# RCA DVR40 newbie questions



## xirin (Oct 7, 2007)

Hi there!
I'm contemplating upgrading a hard drive in my RCA DVR40, but since I'm fairly new to that idea, I had a few questions.

Since I don't feel like buying an upgrade kit, I figured to just buy a 400 gig IDE hard drive and image from instantcake.

And here's to the questions:

1. Do I need the image, or should I be able to just copy my existing hard drive? Assuming that I can copy it using winmfs, how safe is it towards the original? I'd rather keep the option of reverting to the original hard drive, even though it freezes on me constantly.

2. Since I'd also like to get rid of the phone line, I'll need to hack it to enable USB port. Can anyone suggest USB wireless network cards that are TiVo friendly? 

3. The image from instantcake is not hacked (I believe). So is Zipper what I'm looking for?

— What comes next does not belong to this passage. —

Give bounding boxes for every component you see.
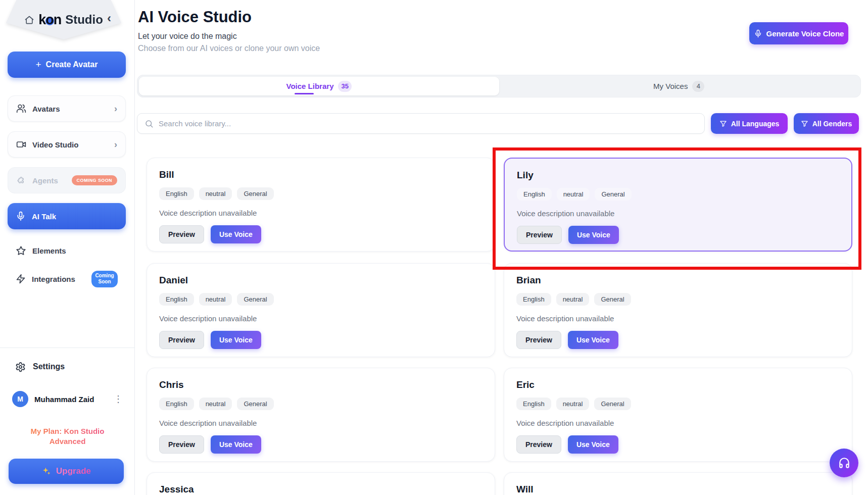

4. What is TivoWeb? I found the thread with the download and install instructions, but I still don't fully understand what it does?  Did I mention that I'm a newbie yet? 

Thank you!


----------



## rbtravis (Aug 9, 2005)

xirin said:


> Hi there!
> I'm contemplating upgrading a hard drive in my RCA DVR40, but since I'm fairly new to that idea, I had a few questions.
> 
> Since I don't feel like buying an upgrade kit, I figured to just buy a 400 gig IDE hard drive and image from instantcake.
> ...


If the drive keeps freezing it may be going bad. Replace it is the safest solution.
with ptvnet from dvrupgrade it will enable USB ports and give you TiVo web. It uses the following adapters:All versions of PTVnet for SD DirecTiVo units running 6.2 or 6.2a will work fine with the following adapters:

* Netgear FA120
* Hawking UF200
* Linksys USB200M (v1 and v2)
* Trendnet TU2-ET100 (available directly from DVRupgrade)
you may not need the zipper, that is serious hacking. everything else is available from www.dvrupgrade.com an excellent company and supporter of this forum.


----------



## xirin (Oct 7, 2007)

rbtravis said:


> If the drive keeps freezing it may be going bad. Replace it is the safest solution.
> with ptvnet from dvrupgrade it will enable USB ports and give you TiVo web. It uses the following adapters:All versions of PTVnet for SD DirecTiVo units running 6.2 or 6.2a will work fine with the following adapters:
> 
> * Netgear FA120
> ...


Thank you so much! The main reason I'm thinking about just getting a hard drive and doing the rest myself is the sad size of my wallet  And, having read about PTVnet, it seems like it's very similar to the zipper, but more user friendly. Since I don't mind messing with my PC's entrails, I'll give the zipper a shot, and then buy PTVnet when the first step blows up in my face.

Now, do I need instantcake, or can I rely on winmfs to make a copy of my original hard drive without windows messing it up?


----------



## rbtravis (Aug 9, 2005)

xirin said:


> Thank you so much! The main reason I'm thinking about just getting a hard drive and doing the rest myself is the sad size of my wallet  And, having read about PTVnet, it seems like it's very similar to the zipper, but more user friendly. Since I don't mind messing with my PC's entrails, I'll give the zipper a shot, and then buy PTVnet when the first step blows up in my face.
> 
> Now, do I need instantcake, or can I rely on winmfs to make a copy of my original hard drive without windows messing it up?


you can rely on winMFS as long as your drive is in good shape


----------



## classicsat (Feb 18, 2004)

PTVnet mostly just enables networking. The Zipper does much more. 

TiVoWebPlus allows you to manage your TiVo from a web browser on your computer. Although not as elegant, it can do some things the TiVo UI cannot.


----------